Disclaimer: I'm not a doctor and I don't pretend to be one. This post is not intended to give medical advice.
ALWAYS refer to your medical professionals. In the case of transplants, that would be a transplant team. Experts would include the transplant surgeon and transplant coordinator.
As a living kidney donor, I get asked about my life after transplant. Some people, after finding out that someone like me donated (I was 53 at the time!), look at me a little differently. But considering life after a transplant is an important factor for everyone involved.
When I started the process, I was relieved to find that an entire transplant team (each donor gets one) wanted to meet with me. Donor candidates and recipients have their own set of experts. Information is kept confidential and not shared between the teams. Most hospitals include a transplant coordinator, social worker, psychologist, and transplant surgeon. Each member met with me to explain their part of the process, answer my questions, and discuss how I would handle any possible complications.

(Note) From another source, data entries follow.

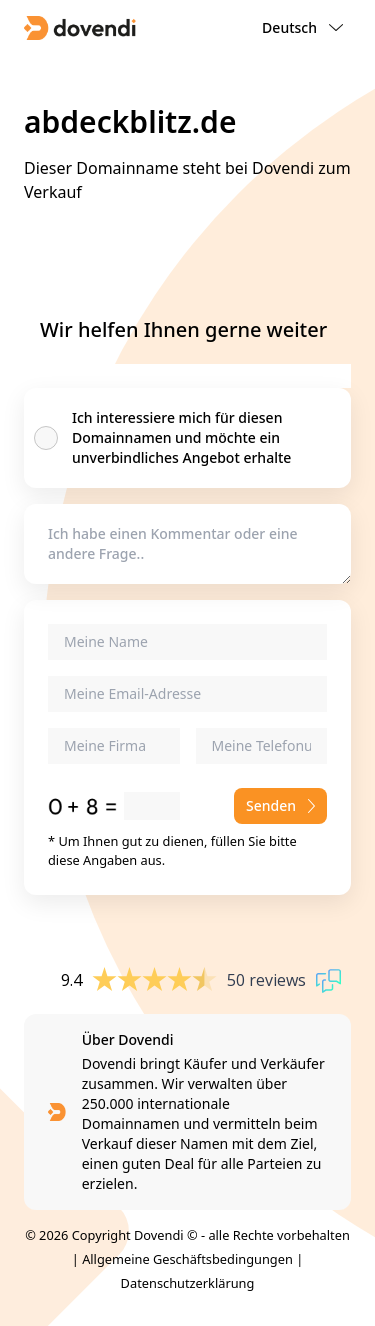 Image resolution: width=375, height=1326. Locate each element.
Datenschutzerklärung (188, 1283)
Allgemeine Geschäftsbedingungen (187, 1259) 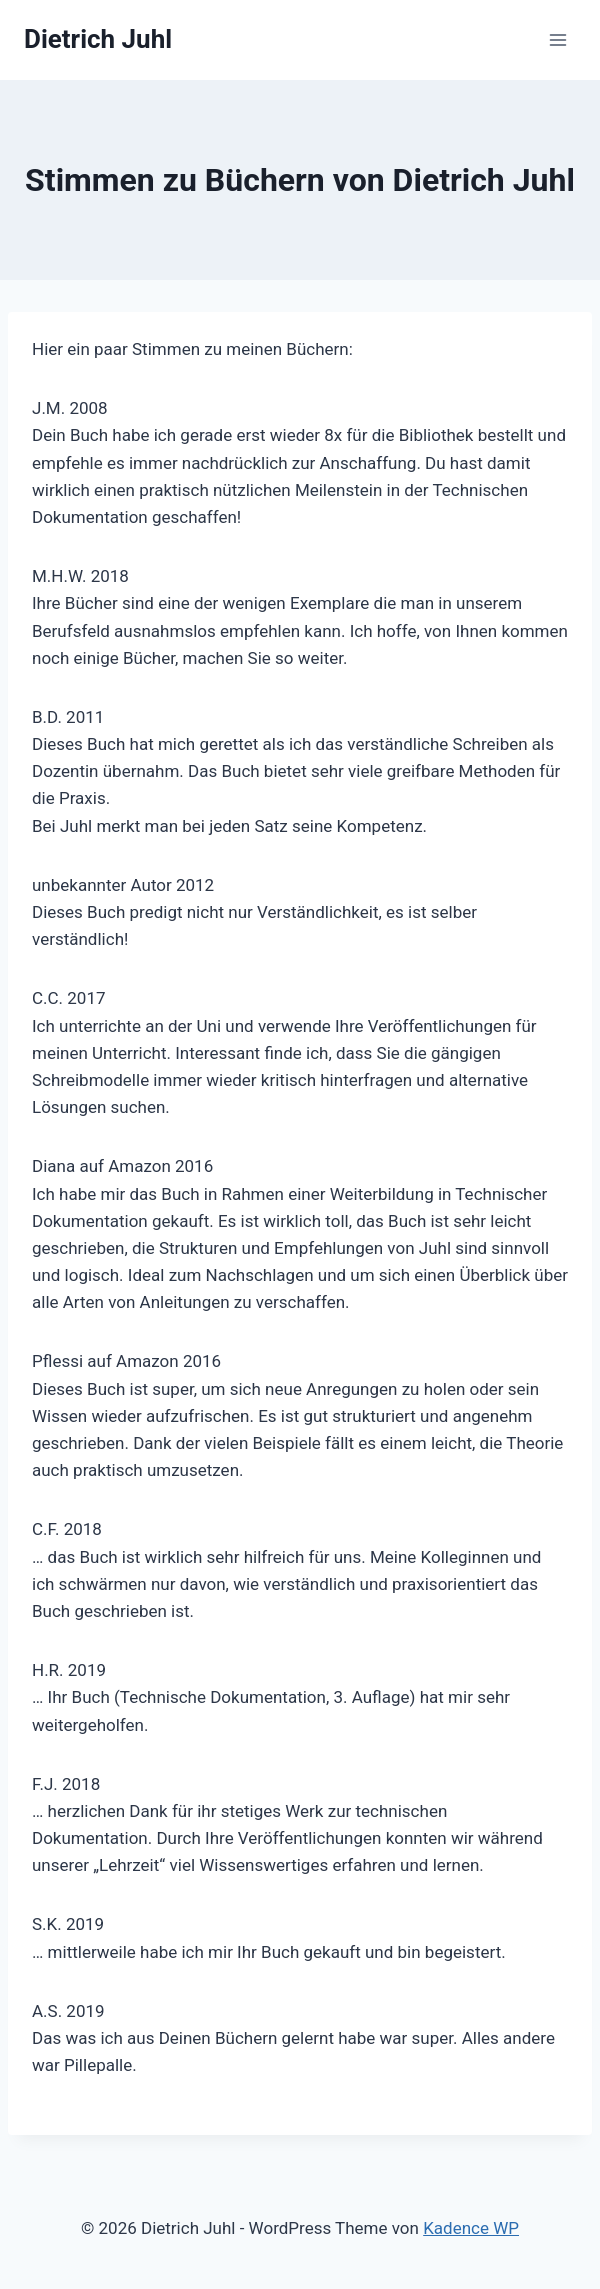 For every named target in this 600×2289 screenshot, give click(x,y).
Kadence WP (471, 2228)
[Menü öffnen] (557, 39)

In my experience, they told me that the more physically active that I was before the surgery, the quicker that I would recover. Like other inpatient surgeries, there are always risks, however small.
After recuperating at home, I went right back to teaching in the classroom. It took me a while to get my energy back, but within a few months, I felt "normal." As a part of the donation process, I had lab work and doctor appointments six months, one year and two years after the procedure. My remaining kidney continues to function just fine.
As a matter of fact, because of the extremely thorough testing process (By the time I was done, I felt like I was applying to be an astronaut.), donor candidates are usually among the most healthy individuals. Talk about a good bill of health.
I don't have to take any special medicines or avoid any certain foods. Any changes that I needed to make are healthy choices for most people.
When people ask me if my life is "back to normal," I usually say no. It's better. I'm more aware of how blessed I am to be healthy. I'm fascinated with the incredible life-saving and life improving medical advances. And, I'm passionate about equipping people with information to consider when they are facing kidney failure. Normal? No way. Better than ever.
What would you like to know about life after transplant?